There's a pattern here that goes deeper than software.
A cell membrane is a constraint. It decides what enters and what leaves. Remove it and you don't get a more capable cell — you get no cell at all. The membrane isn't limiting the cell. The membrane is the cell. Everything inside exists because the boundary exists.
A sonnet is fourteen lines of iambic pentameter with a specific rhyme scheme. These constraints don't limit the poet. They redirect creative energy from structural decisions to linguistic ones. The poet doesn't have to decide how long the poem should be, what the rhythm should be, or how the sections should relate. The form decides. The poet writes.
Discipline works the same way. Wake up at the same time every day and you eliminate a daily decision. Eat the same breakfast and you free up attention for work that matters. Exercise at the same time and it stops being a choice you can talk yourself out of. Each constraint removes a decision, and each removed decision is attention recovered.
Freedom without walls isn't freedom. It's noise.
The counterintuitive part is that adding constraints often increases the space of useful outcomes.
A chess board with no rules is a box of wooden pieces. Add the rules — how each piece moves, what constitutes check, how pawns promote — and you get a game with more possible positions than atoms in the universe. The rules don't shrink the possibility space. They create one that's structured enough to be meaningful.
An empty text file can contain anything. A programming language constrains what you can write — valid syntax, type rules, scoping — and those constraints are what make the writing executable. The constraint is what transforms text into software.
The autoresearch project produces useful ML insights specifically because the agent can't do most things. If it could change anything, the results would be uninterpretable. Because it can only change one file and the metric is fixed, every experiment is directly comparable to every other experiment.

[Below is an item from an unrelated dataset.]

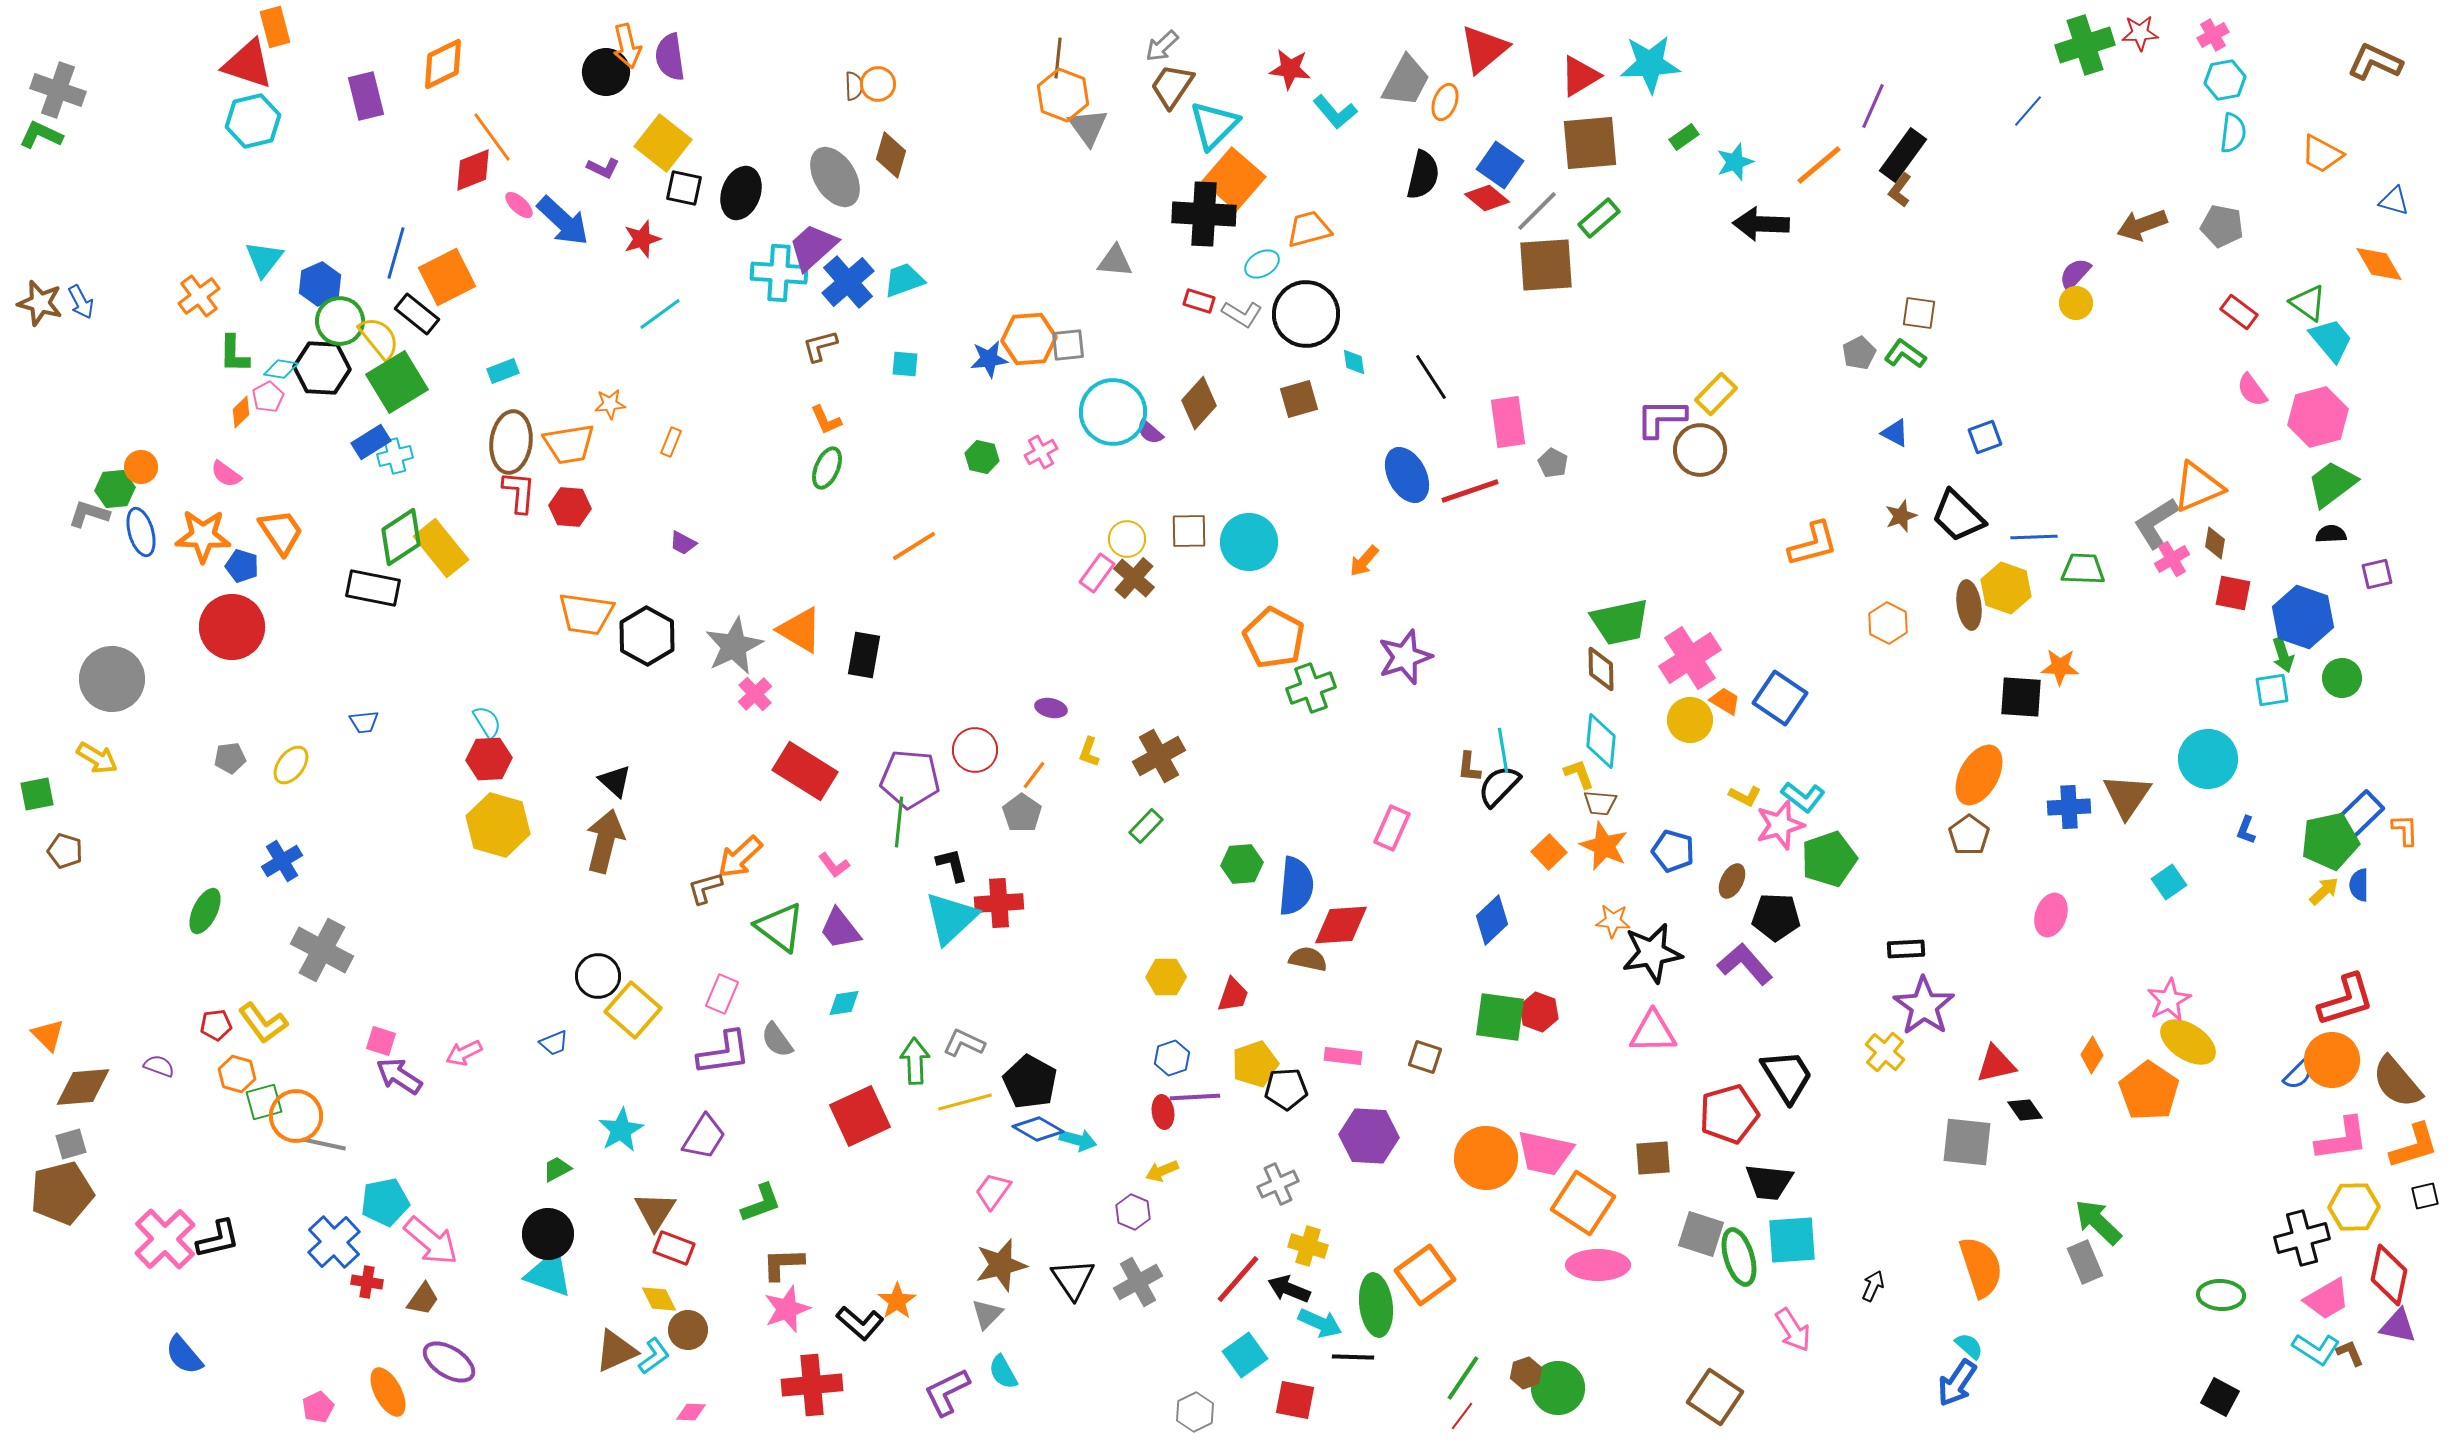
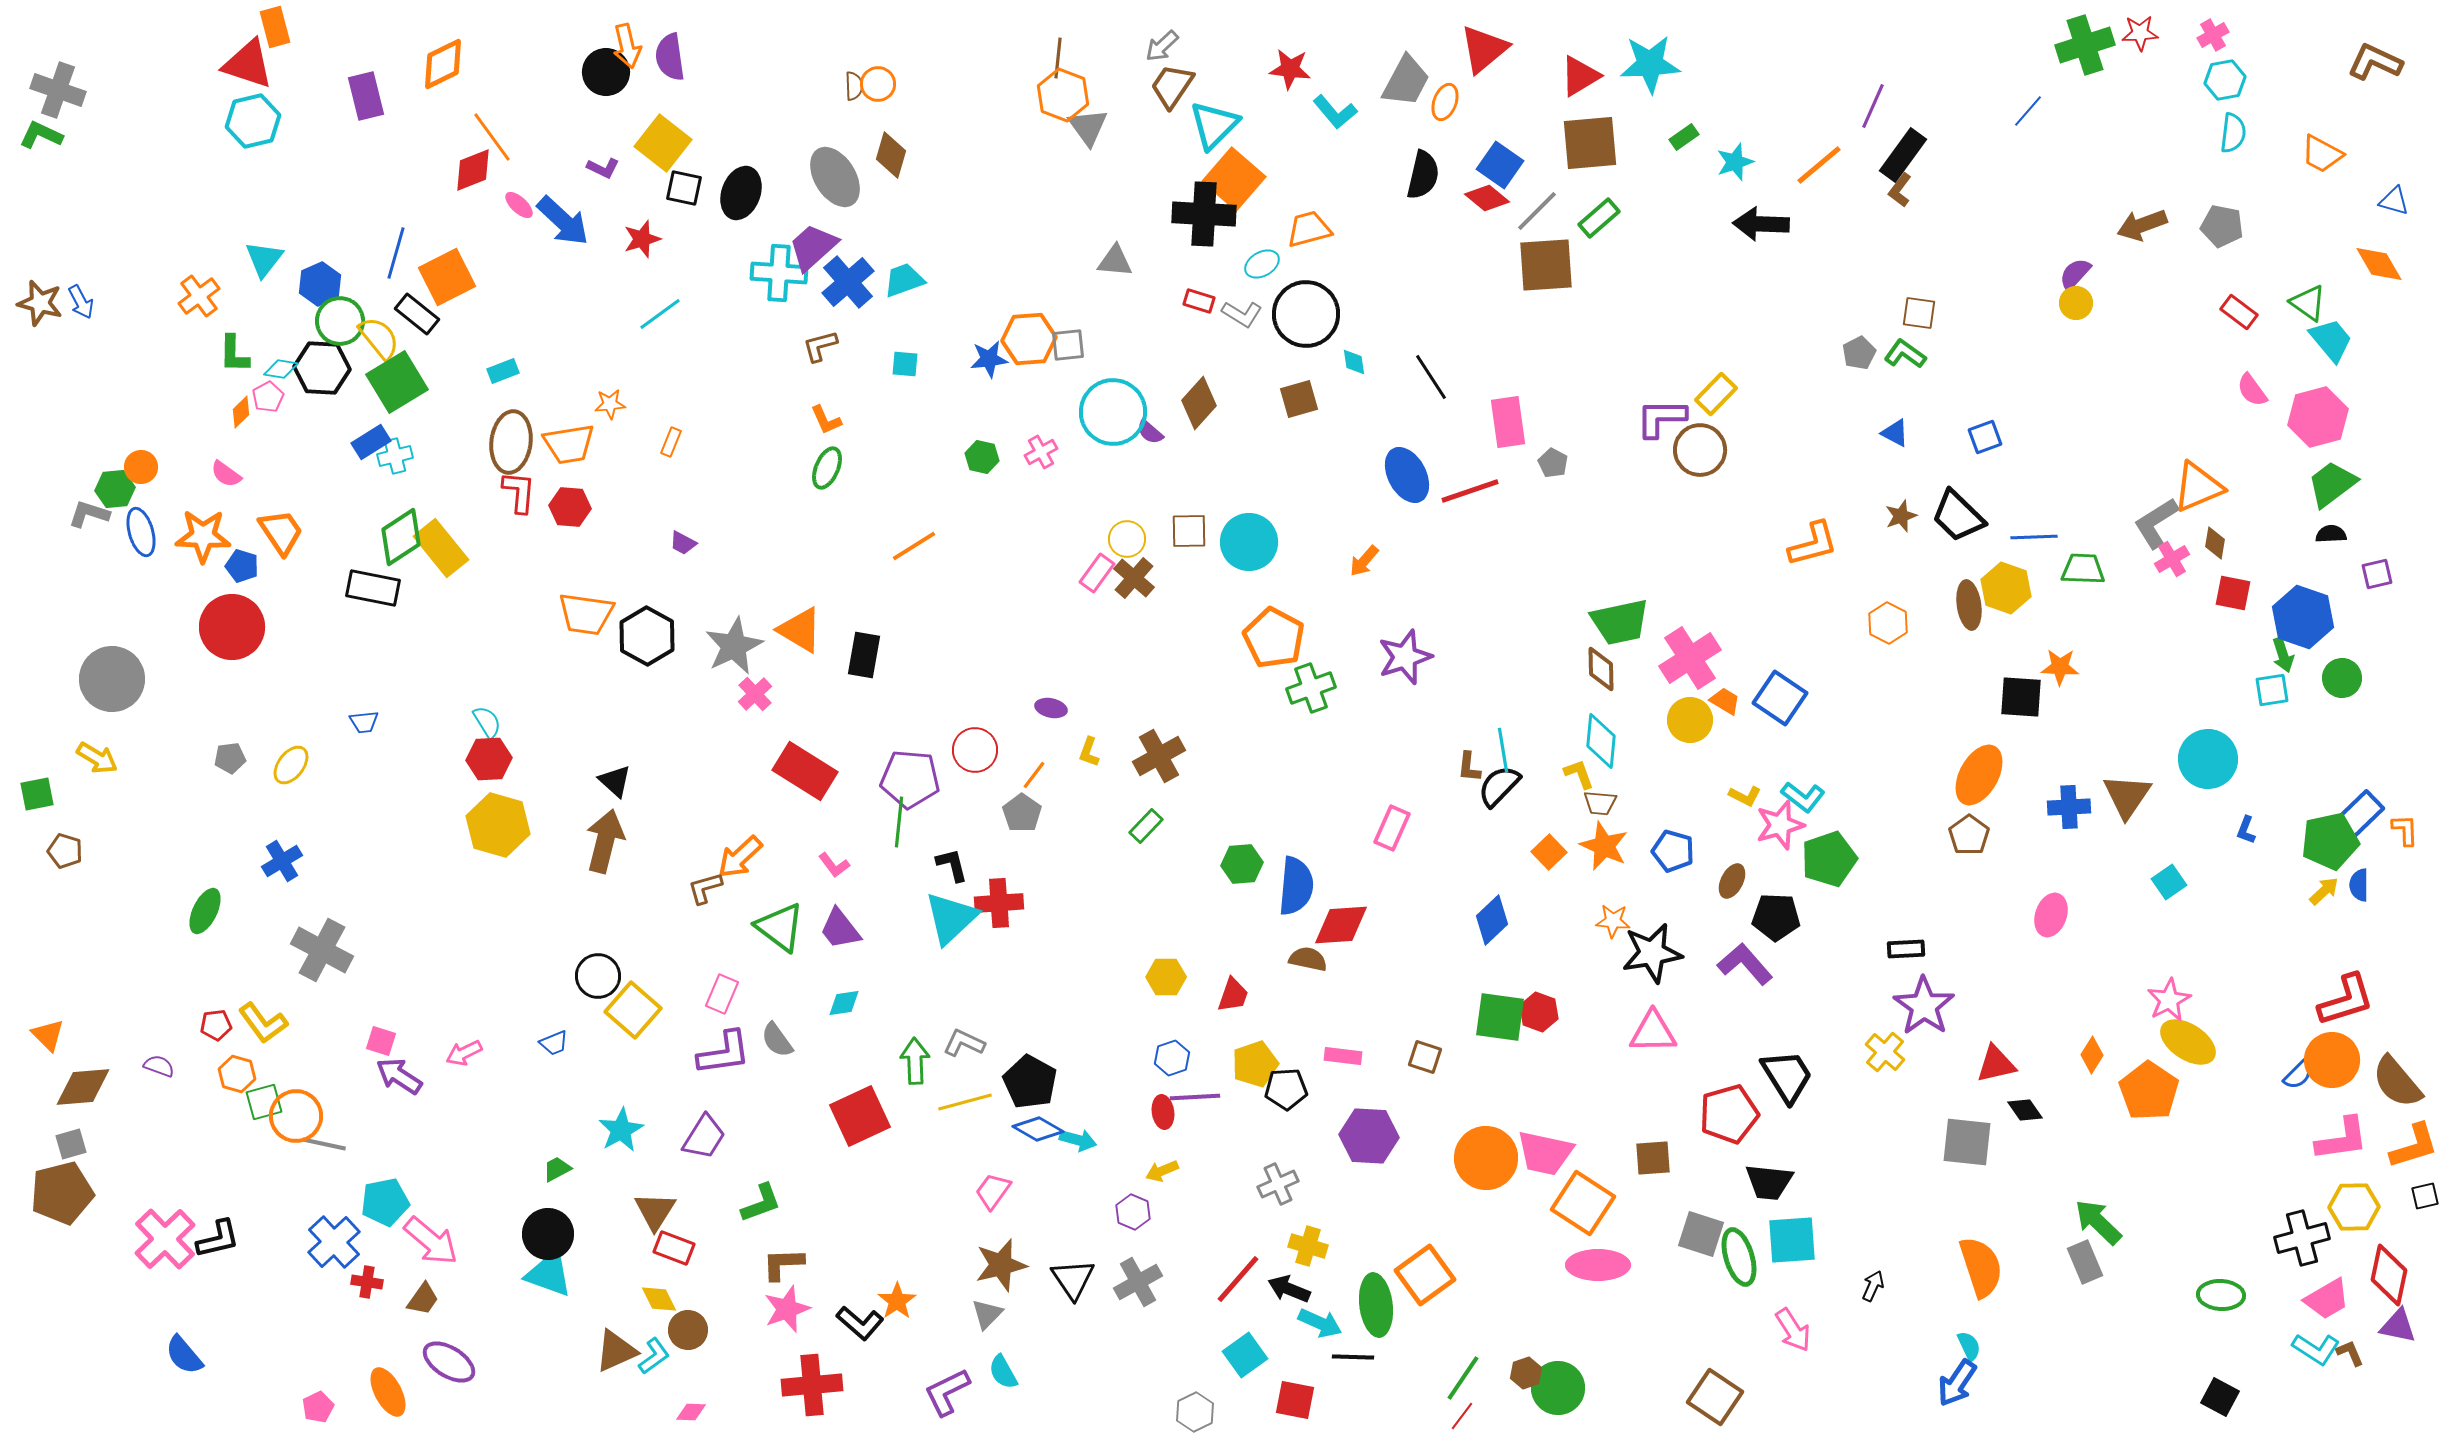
cyan semicircle at (1969, 1346): rotated 24 degrees clockwise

The constraint creates comparability. Comparability creates knowledge.
Most people design systems by asking "what should this be able to do?" and then adding capabilities until the answer is satisfied. The systems that actually work are designed by asking "what should this not be able to do?" and then removing options until only the right behaviors remain.

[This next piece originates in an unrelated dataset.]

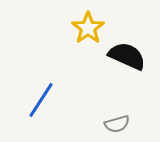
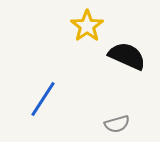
yellow star: moved 1 px left, 2 px up
blue line: moved 2 px right, 1 px up
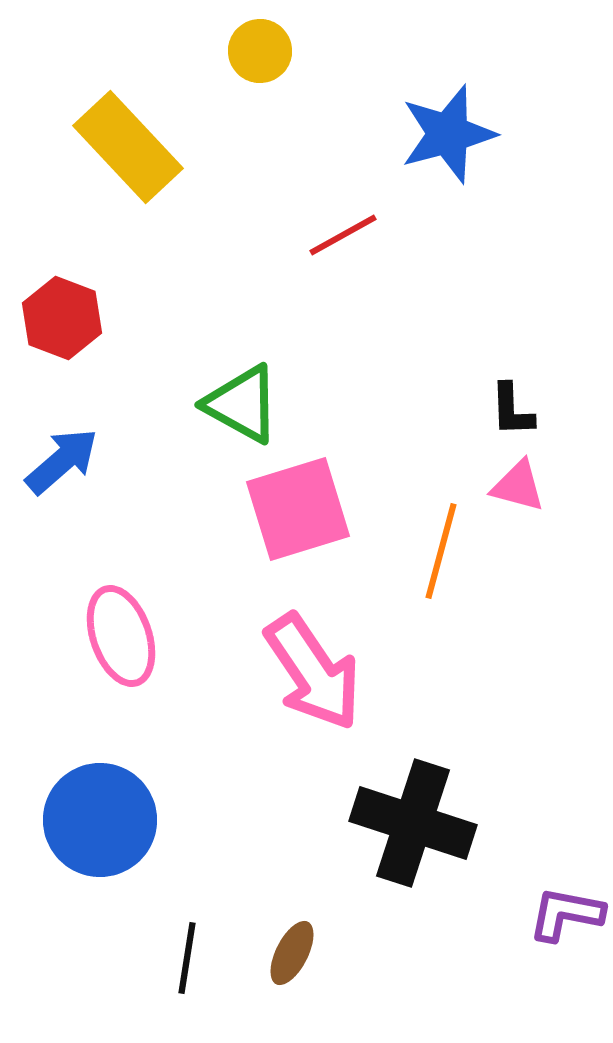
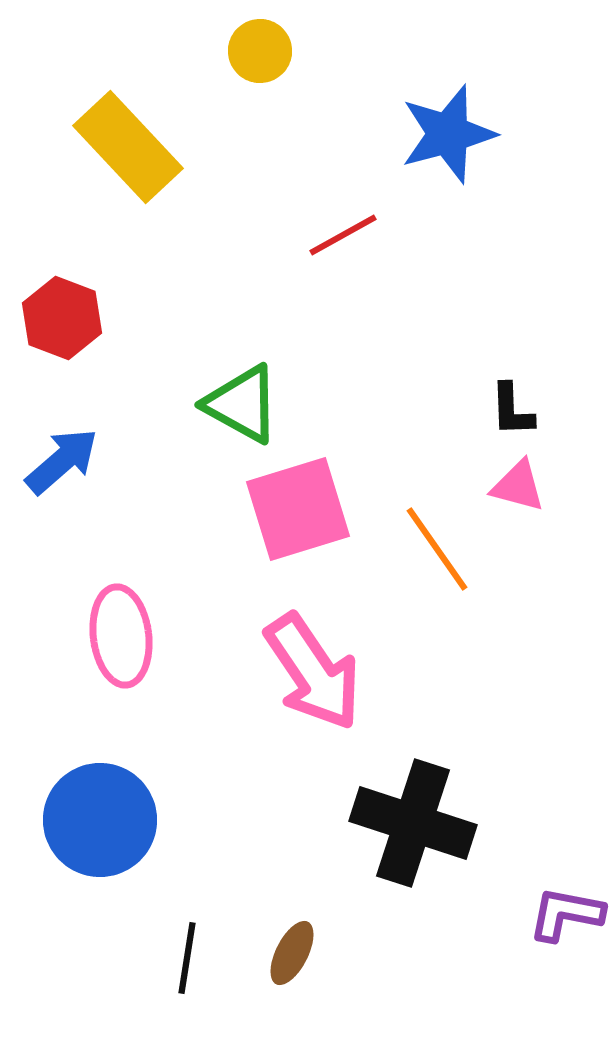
orange line: moved 4 px left, 2 px up; rotated 50 degrees counterclockwise
pink ellipse: rotated 12 degrees clockwise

The difference is the difference between building a room and building a maze. A room is defined by its walls. Remove the walls and you're standing in a field — maximum freedom, zero function. The walls are what create the space that's useful.
Every good system I've built is mostly walls. The interesting part — the part that makes it work — is always what I prevented, not what I enabled.
Here's the test I use now: if a system requires willpower to use correctly, the constraints are wrong.
If an agent needs to remember to read before editing, the constraint is missing — the tool should enforce it. If a developer needs to remember to run tests, the CI should block the merge. If a person needs to remember to exercise, the calendar should block the time. If a researcher needs to remember not to change the evaluation metric between experiments, the system should make the metric immutable.
Willpower is a sign of missing architecture. Every time you rely on someone — or some system — choosing to do the right thing, you're betting against entropy. Entropy always wins eventually. Walls don't require willpower. They just stand there, shaping behavior by existing.
The shape of the cage determines the quality of the work inside it. Build better cages.